Common Misconceptions
"Coreference resolution is just pronoun resolution." Pronoun resolution is one component, but coreference also involves linking nominal phrases ("the company" = "Google"), proper name variants ("Barack Obama" = "Obama" = "the president"), and resolving event coreference. Pronouns account for only ~30--40% of coreference links.
"Syntactic rules suffice for pronoun resolution." Binding theory and syntactic constraints (e.g., reflexives must be bound locally) handle some cases, but most real-world pronoun resolution requires world knowledge, pragmatic reasoning, and discourse context. The Winograd Schema Challenge explicitly tests this with examples like: "The trophy doesn't fit in the suitcase because it is too [big/small]."
"High CoNLL F1 means coreference is solved." The composite CoNLL F1 metric averages three sub-metrics that can mask specific weaknesses. Models still struggle with cataphora (forward references), long-distance coreference, and cases requiring commonsense reasoning.
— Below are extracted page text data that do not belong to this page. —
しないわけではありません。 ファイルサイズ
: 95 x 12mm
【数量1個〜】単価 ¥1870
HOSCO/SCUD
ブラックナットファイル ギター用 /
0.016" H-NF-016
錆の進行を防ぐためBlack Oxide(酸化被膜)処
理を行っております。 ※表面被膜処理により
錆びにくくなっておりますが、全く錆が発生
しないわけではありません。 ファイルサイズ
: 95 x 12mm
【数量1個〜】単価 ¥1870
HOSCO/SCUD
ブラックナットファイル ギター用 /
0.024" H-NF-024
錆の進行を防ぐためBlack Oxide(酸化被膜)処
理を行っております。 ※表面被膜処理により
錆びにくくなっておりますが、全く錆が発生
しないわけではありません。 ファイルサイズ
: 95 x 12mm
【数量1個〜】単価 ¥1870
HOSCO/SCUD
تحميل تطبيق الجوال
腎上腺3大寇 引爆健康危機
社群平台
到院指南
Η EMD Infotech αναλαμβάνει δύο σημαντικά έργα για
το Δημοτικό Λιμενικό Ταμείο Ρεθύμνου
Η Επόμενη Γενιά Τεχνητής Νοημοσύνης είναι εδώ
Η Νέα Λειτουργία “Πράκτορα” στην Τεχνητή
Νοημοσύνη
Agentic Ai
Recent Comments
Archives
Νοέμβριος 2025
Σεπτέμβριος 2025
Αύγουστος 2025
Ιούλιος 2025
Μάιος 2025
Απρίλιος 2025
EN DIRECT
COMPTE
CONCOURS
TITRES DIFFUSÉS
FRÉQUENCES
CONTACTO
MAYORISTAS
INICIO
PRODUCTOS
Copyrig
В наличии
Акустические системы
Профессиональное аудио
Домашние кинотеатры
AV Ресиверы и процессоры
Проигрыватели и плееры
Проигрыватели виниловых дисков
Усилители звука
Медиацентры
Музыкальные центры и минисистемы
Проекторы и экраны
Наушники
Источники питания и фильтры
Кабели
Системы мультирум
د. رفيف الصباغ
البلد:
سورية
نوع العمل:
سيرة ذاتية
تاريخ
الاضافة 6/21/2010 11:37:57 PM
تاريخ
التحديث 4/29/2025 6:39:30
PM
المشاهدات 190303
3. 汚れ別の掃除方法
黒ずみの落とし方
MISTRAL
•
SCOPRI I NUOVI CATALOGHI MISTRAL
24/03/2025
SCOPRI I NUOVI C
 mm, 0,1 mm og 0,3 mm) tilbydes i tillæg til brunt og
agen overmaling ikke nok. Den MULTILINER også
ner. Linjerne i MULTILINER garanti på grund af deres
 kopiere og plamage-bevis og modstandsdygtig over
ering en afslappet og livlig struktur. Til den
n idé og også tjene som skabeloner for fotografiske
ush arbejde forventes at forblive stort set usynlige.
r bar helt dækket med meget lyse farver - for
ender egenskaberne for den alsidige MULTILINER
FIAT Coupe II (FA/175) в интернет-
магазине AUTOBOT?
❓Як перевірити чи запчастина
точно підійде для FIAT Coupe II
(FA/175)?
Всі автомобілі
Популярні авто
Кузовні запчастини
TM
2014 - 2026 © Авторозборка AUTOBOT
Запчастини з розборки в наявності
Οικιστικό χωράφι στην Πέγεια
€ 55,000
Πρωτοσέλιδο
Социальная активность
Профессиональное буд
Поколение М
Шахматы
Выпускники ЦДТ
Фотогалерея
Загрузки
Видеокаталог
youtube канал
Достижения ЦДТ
Performance on the Winograd Schema Challenge highlights the remaining gap.
"Singleton mentions don't matter." Many coreference datasets exclude singletons (entities mentioned only once), but in practice, correctly identifying that a mention is not coreferent with anything else is important for downstream applications like entity counting and knowledge base population.
Connections to Other Concepts
named-entity-recognition.mdprovides the entity mentions that are input to coreference resolution.pragmatics-and-discourse.mdcovers the discourse coherence theory underlying coreference.- Coreference feeds entity-level information to
relation-extraction.md,knowledge-graphs-for-nlp.md, andinformation-extraction.md. dependency-parsing.mdprovides syntactic features (e.g., subject position) used in coreference models.- Neural coreference models leverage
contextual-embeddings.md,bert.md, andattention-mechanism.md. commonsense-reasoning.mdaddresses the world knowledge required for Winograd-style coreference.- Coreference is essential for coherent
dialogue-systems.mdand multi-documenttext-summarization.md.
Further Reading
- Lee et al., End-to-End Neural Coreference Resolution, 2017 -- introduced the first joint mention detection and coreference model, transforming the field.
- Lee et al., Deterministic Coreference Resolution Based on Entity-Centric, Precision-Ranked Rules, 2013 -- the Stanford sieve system that was the strongest rule-based approach.
- Joshi et al., SpanBERT: Improving Pre-training by Representing and Predicting Spans, 2020 -- demonstrated that span-oriented pre-training significantly improves coreference resolution.
- Levesque et al., The Winograd Schema Challenge, 2012 -- proposed coreference problems as a test of machine intelligence requiring commonsense reasoning.
- Pradhan et al., CoNLL-2012 Shared Task: Modeling Multilingual Unrestricted Coreference in OntoNotes, 2012 -- established the standard coreference benchmark and evaluation protocol.